Incluso Sengun, quien fue uno de los cinco jugadores de Houston que alcanzaron cifras dobles con 19 puntos y 13 rebotes para ayudar a compensar la ausencia de Kevin Durant, quien está marginado por un hematoma en su esguince en el tobillo izquierdo, no estuvo de acuerdo.

“No quiero volver locos a los funcionarios, pero, sinceramente, no esperaba que lo echaran”, dijo Sengun. “Creo que fue un poco blando… Supongo que eso es lo que es, así es como lo llamaron. Me alegro de que lo llamaran así. Así que comencemos con eso”.

Luego, los árbitros sancionaron cinco faltas técnicas más: tres a los Lakers (Jaxson Hayes, Maxi Kleber, Adou Thiero) y dos a los Rockets (Josh Okogie, Aaron Holiday). Thiero, un novato, y Holiday fueron expulsados ​​cuando restaban 1:11 del partido por criticarse mutuamente.

“Era inapropiado y no tenía sentido”, dijo James. “Creo que es la primera vez en su vida que lo expulsan de un partido. No creo que esté justificado”.

En el vestuario después del partido, la estrella de los Lakers, Luka Doncic, le dijo a Thiero que pagaría la multa impuesta por la NBA por la infracción. Después de la sirena final, la discusión basura entre ambos equipos continuó en la Cancha Central. Varios jugadores de los Lakers le dijeron a ESPN que el delantero de los Rockets, Jae’Sean Tate, se burló de su equipo con malas palabras e insultos e invitó a Kleber, de 6 pies 7 pulgadas y 240 libras, a pelear con él.

“Es curioso”, dijo inexpresivamente el guardia de los Lakers, Marcus Smart, cuando se le preguntó sobre el intercambio. “Muy divertido.”

Smart, que promediaba 20,3 puntos con un 52,9% de tiros cuando los Lakers comenzaron la serie 3-0, anotó sólo nueve puntos con 3 de 8 tiros en el Juego 4. Luke Kennard, que promediaba 21,3 puntos con un 55,3% de tiros al principio de la serie, anotó sólo siete con 3 de 8 tiros.

“La defensa no fue nuestro problema hoy”, dijo James. “Fue nuestra ofensiva”.

Austin Reaves, quien fue enviado nuevamente a la banca por una distensión en el hombro izquierdo en su segundo año a pesar de haber sido declarado cuestionable por segundo juego consecutivo, ciertamente podría ayudar a orquestar la ofensiva de los Lakers.

“El mayor desafío que tenemos es el manejo del balón y los descensos sin esos jugadores”, dijo el entrenador de los Lakers, JJ Redick, sobre la ausencia de Reaves y Doncic.

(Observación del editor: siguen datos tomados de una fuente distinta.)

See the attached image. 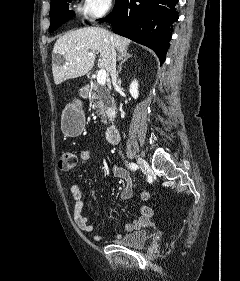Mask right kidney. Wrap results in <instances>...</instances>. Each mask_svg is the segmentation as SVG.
<instances>
[{
	"mask_svg": "<svg viewBox=\"0 0 240 281\" xmlns=\"http://www.w3.org/2000/svg\"><path fill=\"white\" fill-rule=\"evenodd\" d=\"M129 92L134 99L138 98L139 95L138 82L136 80H133L132 83L130 84Z\"/></svg>",
	"mask_w": 240,
	"mask_h": 281,
	"instance_id": "right-kidney-1",
	"label": "right kidney"
}]
</instances>
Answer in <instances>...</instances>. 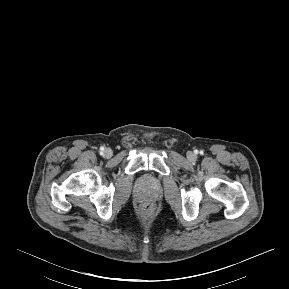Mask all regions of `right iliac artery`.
<instances>
[{
    "instance_id": "1",
    "label": "right iliac artery",
    "mask_w": 289,
    "mask_h": 289,
    "mask_svg": "<svg viewBox=\"0 0 289 289\" xmlns=\"http://www.w3.org/2000/svg\"><path fill=\"white\" fill-rule=\"evenodd\" d=\"M100 151H101V153H102V152L104 151V148H103V147H101V148H100Z\"/></svg>"
}]
</instances>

A pesar del mal juego de los Lakers el domingo, están a una victoria de avanzar a la segunda ronda y de un posible enfrentamiento con el campeón defensor Oklahoma City Thunder, que lidera la serie contra los Phoenix Suns por 3-0.

“No puedo esperar”, dijo Ayton sobre el Juego 5. “Sólo tenemos que tratar de terminarlo en nuestra cancha local. Pero me encanta la intensidad. Me encanta la pelea que veo de los muchachos de los Rockets. No puedo esperar a verlos”.